▶ Directions for this task: Among the lines below, return each one that contains the word "NEWSLETTER".

▶ Data to process:
[Start of Attachment]

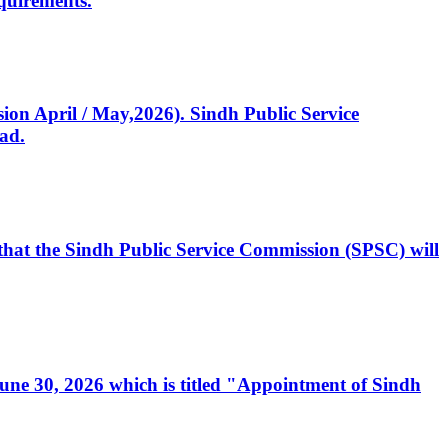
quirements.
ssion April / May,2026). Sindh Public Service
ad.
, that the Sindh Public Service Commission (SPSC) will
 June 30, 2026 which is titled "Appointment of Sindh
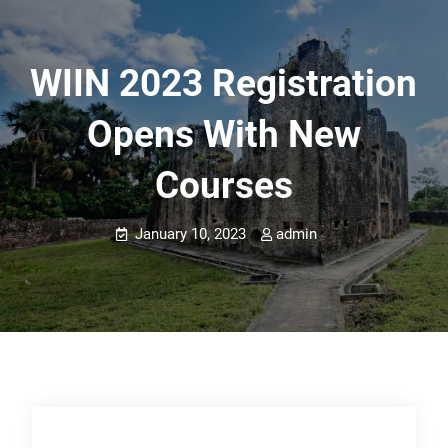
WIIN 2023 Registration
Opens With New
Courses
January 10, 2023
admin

[End of Attachment]
[Start of Attachment]

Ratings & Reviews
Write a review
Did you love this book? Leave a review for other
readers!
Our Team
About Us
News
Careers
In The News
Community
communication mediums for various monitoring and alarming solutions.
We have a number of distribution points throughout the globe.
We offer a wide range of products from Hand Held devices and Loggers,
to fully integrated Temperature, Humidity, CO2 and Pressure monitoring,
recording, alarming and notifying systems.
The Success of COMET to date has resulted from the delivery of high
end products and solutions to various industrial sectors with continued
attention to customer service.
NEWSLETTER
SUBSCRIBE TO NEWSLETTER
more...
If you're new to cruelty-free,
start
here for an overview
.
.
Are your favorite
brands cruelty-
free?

[End of Attachment]
[Start of Attachment]

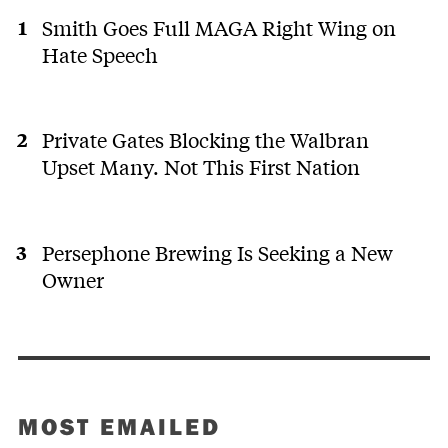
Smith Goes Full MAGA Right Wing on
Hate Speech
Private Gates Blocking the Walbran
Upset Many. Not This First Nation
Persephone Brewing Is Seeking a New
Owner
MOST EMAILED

[End of Attachment]

▶ The answer:
NEWSLETTER
SUBSCRIBE TO NEWSLETTER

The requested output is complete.